Given data:

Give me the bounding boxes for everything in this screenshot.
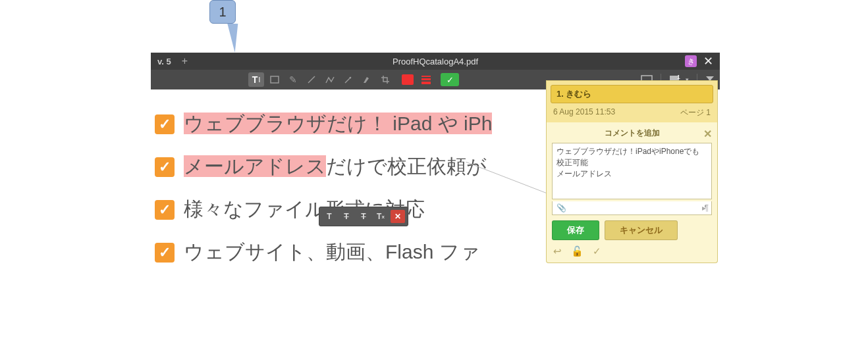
comment-header[interactable]: 1. きむら 6 Aug 2015 11:53 ページ 1 <box>546 80 718 122</box>
comment-author: 1. きむら <box>551 85 713 103</box>
version-label: v. 5 <box>151 57 178 66</box>
polyline-tool[interactable] <box>322 72 338 87</box>
pencil-tool[interactable]: ✎ <box>285 72 301 87</box>
crop-tool[interactable] <box>377 72 393 87</box>
text-tool[interactable]: TI <box>248 72 264 87</box>
titlebar: v. 5 + ProofHQcatalogA4.pdf き ✕ <box>151 53 720 70</box>
line-tool[interactable] <box>304 72 319 87</box>
reply-icon[interactable]: ↩ <box>553 245 562 257</box>
check-icon <box>155 243 175 263</box>
arrow-tool[interactable] <box>340 72 356 87</box>
document-title: ProofHQcatalogA4.pdf <box>393 57 478 66</box>
save-button[interactable]: 保存 <box>552 220 599 240</box>
comment-page: ページ 1 <box>680 107 711 118</box>
check-icon <box>155 200 175 220</box>
comment-timestamp: 6 Aug 2015 11:53 <box>553 107 615 118</box>
close-button[interactable]: ✕ <box>701 54 716 68</box>
svg-rect-0 <box>271 76 279 83</box>
line-weight[interactable] <box>418 72 434 87</box>
callout-tail <box>227 24 244 53</box>
cancel-button[interactable]: キャンセル <box>605 220 678 240</box>
pilcrow-icon[interactable]: ▸¶ <box>702 203 707 213</box>
add-comment-title: コメントを追加 <box>605 128 660 139</box>
add-tab-button[interactable]: + <box>178 55 192 67</box>
highlight-tool[interactable] <box>359 72 375 87</box>
highlighted-text[interactable]: ウェブブラウザだけ！ iPad や iPh <box>184 113 492 134</box>
attach-icon[interactable]: 📎 <box>556 203 566 213</box>
confirm-button[interactable]: ✓ <box>441 73 459 86</box>
text-markup-toolbar: T T T Tx ✕ <box>319 207 408 226</box>
app-window: v. 5 + ProofHQcatalogA4.pdf き ✕ TI ✎ ✓ <box>151 53 720 303</box>
unlock-icon[interactable]: 🔓 <box>571 245 583 257</box>
close-comment-icon[interactable]: ✕ <box>703 128 712 140</box>
resolve-icon[interactable]: ✓ <box>593 245 601 257</box>
mini-close[interactable]: ✕ <box>391 210 405 223</box>
svg-line-1 <box>308 76 315 83</box>
text-replace[interactable]: Tx <box>373 210 388 223</box>
user-badge[interactable]: き <box>685 55 697 67</box>
text-delete[interactable]: T <box>356 210 371 223</box>
rectangle-tool[interactable] <box>267 72 283 87</box>
color-picker[interactable] <box>400 72 416 87</box>
text-strikethrough[interactable]: T <box>339 210 354 223</box>
text-style-1[interactable]: T <box>322 210 337 223</box>
check-icon <box>155 114 175 134</box>
callout-badge: 1 <box>209 0 236 24</box>
highlighted-text[interactable]: メールアドレス <box>184 155 326 177</box>
comment-textarea[interactable] <box>552 143 712 199</box>
comment-body: コメントを追加 ✕ 📎 ▸¶ 保存 キャンセル ↩ 🔓 ✓ <box>546 122 718 263</box>
check-icon <box>155 157 175 177</box>
comments-panel: 1. きむら 6 Aug 2015 11:53 ページ 1 コメントを追加 ✕ … <box>546 80 718 263</box>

What to work on: Since the copy must hold no pictures, repeat everything else in the records exactly as written.

Output:
Give me the bounding boxes for everything in this screenshot.
comment-header[interactable]: 1. きむら 6 Aug 2015 11:53 ページ 1 <box>546 80 718 122</box>
comment-author: 1. きむら <box>551 85 713 103</box>
version-label: v. 5 <box>151 57 178 66</box>
polyline-tool[interactable] <box>322 72 338 87</box>
pencil-tool[interactable]: ✎ <box>285 72 301 87</box>
crop-tool[interactable] <box>377 72 393 87</box>
text-tool[interactable]: TI <box>248 72 264 87</box>
titlebar: v. 5 + ProofHQcatalogA4.pdf き ✕ <box>151 53 720 70</box>
line-tool[interactable] <box>304 72 319 87</box>
reply-icon[interactable]: ↩ <box>553 245 562 257</box>
check-icon <box>155 243 175 263</box>
arrow-tool[interactable] <box>340 72 356 87</box>
document-title: ProofHQcatalogA4.pdf <box>393 57 478 66</box>
save-button[interactable]: 保存 <box>552 220 599 240</box>
comment-page: ページ 1 <box>680 107 711 118</box>
check-icon <box>155 200 175 220</box>
comment-timestamp: 6 Aug 2015 11:53 <box>553 107 615 118</box>
close-button[interactable]: ✕ <box>701 54 716 68</box>
svg-rect-0 <box>271 76 279 83</box>
line-weight[interactable] <box>418 72 434 87</box>
callout-tail <box>227 24 244 53</box>
cancel-button[interactable]: キャンセル <box>605 220 678 240</box>
pilcrow-icon[interactable]: ▸¶ <box>702 203 707 213</box>
add-comment-title: コメントを追加 <box>605 128 660 139</box>
add-tab-button[interactable]: + <box>178 55 192 67</box>
highlight-tool[interactable] <box>359 72 375 87</box>
highlighted-text[interactable]: ウェブブラウザだけ！ iPad や iPh <box>184 113 492 134</box>
attach-icon[interactable]: 📎 <box>556 203 566 213</box>
confirm-button[interactable]: ✓ <box>441 73 459 86</box>
text-markup-toolbar: T T T Tx ✕ <box>319 207 408 226</box>
app-window: v. 5 + ProofHQcatalogA4.pdf き ✕ TI ✎ ✓ <box>151 53 720 303</box>
unlock-icon[interactable]: 🔓 <box>571 245 583 257</box>
close-comment-icon[interactable]: ✕ <box>703 128 712 140</box>
resolve-icon[interactable]: ✓ <box>593 245 601 257</box>
mini-close[interactable]: ✕ <box>391 210 405 223</box>
svg-line-1 <box>308 76 315 83</box>
text-replace[interactable]: Tx <box>373 210 388 223</box>
user-badge[interactable]: き <box>685 55 697 67</box>
text-delete[interactable]: T <box>356 210 371 223</box>
rectangle-tool[interactable] <box>267 72 283 87</box>
color-picker[interactable] <box>400 72 416 87</box>
text-strikethrough[interactable]: T <box>339 210 354 223</box>
text-style-1[interactable]: T <box>322 210 337 223</box>
check-icon <box>155 114 175 134</box>
callout-badge: 1 <box>209 0 236 24</box>
highlighted-text[interactable]: メールアドレス <box>184 155 326 177</box>
comment-textarea[interactable] <box>552 143 712 199</box>
comment-body: コメントを追加 ✕ 📎 ▸¶ 保存 キャンセル ↩ 🔓 ✓ <box>546 122 718 263</box>
check-icon <box>155 157 175 177</box>
comments-panel: 1. きむら 6 Aug 2015 11:53 ページ 1 コメントを追加 ✕ … <box>546 80 718 263</box>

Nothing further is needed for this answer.